• _Instructions to follow_
If a line of the records holds the word "chevron", copy it out.

• _Given data_
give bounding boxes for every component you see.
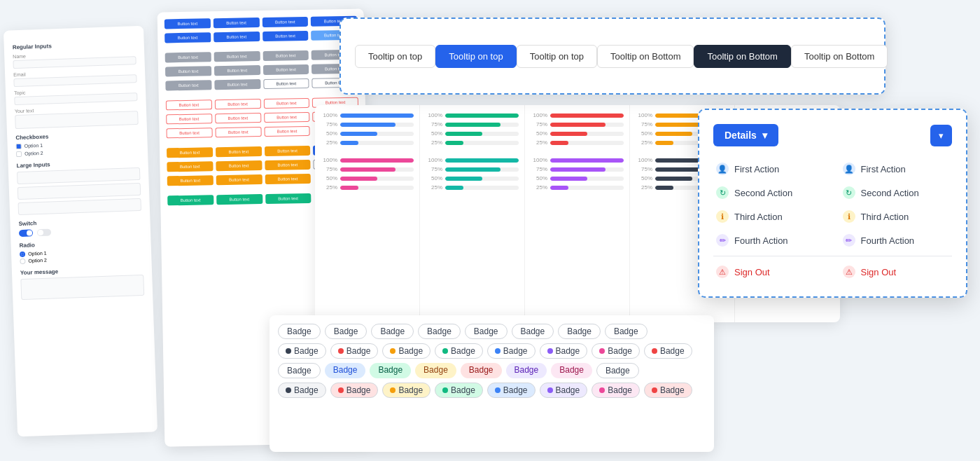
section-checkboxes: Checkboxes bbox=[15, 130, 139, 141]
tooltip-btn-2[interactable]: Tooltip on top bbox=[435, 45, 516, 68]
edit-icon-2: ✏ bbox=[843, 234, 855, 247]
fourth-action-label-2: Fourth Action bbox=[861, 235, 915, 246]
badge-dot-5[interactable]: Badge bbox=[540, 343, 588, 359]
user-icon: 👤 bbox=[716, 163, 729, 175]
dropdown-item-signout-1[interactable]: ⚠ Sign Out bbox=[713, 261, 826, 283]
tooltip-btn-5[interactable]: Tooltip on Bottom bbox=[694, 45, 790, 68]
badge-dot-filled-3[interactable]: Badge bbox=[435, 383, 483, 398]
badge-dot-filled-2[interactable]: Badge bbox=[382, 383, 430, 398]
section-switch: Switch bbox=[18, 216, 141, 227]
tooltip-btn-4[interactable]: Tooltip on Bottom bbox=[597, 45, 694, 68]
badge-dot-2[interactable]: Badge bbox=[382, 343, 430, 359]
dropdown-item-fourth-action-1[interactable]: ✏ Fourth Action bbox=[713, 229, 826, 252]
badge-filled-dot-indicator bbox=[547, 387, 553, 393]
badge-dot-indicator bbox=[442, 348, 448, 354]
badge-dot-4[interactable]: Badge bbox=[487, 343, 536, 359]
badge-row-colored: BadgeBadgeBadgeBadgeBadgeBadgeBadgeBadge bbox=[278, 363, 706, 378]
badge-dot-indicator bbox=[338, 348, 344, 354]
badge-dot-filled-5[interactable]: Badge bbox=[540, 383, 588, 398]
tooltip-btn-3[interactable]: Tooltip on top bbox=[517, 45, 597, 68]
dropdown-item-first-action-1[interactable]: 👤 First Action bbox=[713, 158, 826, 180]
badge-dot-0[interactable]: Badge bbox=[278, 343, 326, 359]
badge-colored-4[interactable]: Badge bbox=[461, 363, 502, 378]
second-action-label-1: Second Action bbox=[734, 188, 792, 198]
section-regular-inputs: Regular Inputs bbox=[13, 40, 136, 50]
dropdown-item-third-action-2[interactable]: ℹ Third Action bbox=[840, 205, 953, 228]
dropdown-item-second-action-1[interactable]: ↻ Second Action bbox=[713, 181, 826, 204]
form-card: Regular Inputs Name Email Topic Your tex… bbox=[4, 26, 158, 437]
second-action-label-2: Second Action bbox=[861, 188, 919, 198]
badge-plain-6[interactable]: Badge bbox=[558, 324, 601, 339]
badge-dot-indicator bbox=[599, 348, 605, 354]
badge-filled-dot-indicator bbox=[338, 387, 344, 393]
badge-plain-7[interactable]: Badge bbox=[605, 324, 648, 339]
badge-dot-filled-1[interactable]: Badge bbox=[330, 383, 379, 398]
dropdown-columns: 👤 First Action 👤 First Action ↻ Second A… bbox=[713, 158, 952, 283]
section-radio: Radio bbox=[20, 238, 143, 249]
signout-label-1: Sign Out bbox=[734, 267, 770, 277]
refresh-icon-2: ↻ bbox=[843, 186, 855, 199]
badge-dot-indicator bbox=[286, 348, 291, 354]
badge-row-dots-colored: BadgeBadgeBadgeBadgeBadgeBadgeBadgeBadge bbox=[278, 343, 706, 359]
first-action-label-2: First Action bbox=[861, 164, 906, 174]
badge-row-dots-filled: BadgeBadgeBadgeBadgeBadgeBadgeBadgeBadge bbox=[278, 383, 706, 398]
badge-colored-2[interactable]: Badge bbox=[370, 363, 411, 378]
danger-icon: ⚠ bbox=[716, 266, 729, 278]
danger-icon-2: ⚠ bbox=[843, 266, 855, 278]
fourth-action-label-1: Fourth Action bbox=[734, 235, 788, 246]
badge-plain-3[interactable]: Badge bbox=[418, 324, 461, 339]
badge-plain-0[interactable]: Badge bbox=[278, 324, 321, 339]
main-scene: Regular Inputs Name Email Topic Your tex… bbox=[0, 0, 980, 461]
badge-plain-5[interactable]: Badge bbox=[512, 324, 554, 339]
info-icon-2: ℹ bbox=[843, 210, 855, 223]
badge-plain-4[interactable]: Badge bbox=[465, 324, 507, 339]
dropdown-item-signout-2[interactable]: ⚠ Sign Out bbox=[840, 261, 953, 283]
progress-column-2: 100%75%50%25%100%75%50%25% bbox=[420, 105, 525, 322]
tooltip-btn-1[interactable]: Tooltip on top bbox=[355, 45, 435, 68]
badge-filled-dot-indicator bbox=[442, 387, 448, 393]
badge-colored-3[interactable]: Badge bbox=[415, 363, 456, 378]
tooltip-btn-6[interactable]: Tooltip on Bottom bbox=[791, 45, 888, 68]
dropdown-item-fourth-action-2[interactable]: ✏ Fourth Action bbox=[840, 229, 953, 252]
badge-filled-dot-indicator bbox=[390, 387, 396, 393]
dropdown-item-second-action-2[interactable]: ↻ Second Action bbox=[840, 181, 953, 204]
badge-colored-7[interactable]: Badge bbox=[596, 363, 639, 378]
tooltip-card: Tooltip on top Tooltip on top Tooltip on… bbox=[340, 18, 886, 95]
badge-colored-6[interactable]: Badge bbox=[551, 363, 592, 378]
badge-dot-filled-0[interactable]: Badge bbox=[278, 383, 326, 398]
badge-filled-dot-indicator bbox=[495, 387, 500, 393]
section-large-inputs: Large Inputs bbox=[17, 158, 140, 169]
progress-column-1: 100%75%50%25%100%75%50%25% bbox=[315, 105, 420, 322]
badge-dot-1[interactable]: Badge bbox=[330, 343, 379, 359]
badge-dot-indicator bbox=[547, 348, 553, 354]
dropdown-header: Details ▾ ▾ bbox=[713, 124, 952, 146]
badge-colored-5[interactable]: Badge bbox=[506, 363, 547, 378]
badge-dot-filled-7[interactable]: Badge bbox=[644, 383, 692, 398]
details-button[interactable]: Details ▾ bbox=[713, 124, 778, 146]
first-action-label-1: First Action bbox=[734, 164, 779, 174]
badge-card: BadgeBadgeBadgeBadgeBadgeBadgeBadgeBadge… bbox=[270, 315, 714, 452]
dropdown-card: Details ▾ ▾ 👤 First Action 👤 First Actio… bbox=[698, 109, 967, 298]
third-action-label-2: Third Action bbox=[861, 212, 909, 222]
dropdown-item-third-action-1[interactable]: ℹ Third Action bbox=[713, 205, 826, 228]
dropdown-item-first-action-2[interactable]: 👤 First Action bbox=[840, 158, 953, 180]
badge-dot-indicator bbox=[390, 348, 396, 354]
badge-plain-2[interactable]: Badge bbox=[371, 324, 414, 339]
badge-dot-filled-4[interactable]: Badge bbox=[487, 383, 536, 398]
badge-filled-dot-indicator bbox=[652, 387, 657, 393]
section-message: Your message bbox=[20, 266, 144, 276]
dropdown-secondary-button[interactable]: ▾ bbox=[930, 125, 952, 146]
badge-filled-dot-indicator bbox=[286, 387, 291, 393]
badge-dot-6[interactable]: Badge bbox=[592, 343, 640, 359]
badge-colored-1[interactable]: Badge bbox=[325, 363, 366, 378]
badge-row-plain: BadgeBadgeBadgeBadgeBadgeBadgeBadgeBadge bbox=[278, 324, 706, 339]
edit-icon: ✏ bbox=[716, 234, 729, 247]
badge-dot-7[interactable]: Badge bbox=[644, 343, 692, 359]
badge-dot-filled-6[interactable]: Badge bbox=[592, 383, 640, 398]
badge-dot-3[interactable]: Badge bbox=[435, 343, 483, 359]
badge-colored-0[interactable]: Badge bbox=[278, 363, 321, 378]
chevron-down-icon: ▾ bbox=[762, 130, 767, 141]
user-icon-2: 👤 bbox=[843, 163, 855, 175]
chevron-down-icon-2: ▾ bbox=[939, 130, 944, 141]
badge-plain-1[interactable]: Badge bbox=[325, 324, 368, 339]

• _Answer to this exercise_
chevron-down-icon: ▾ bbox=[762, 130, 767, 141]
chevron-down-icon-2: ▾ bbox=[939, 130, 944, 141]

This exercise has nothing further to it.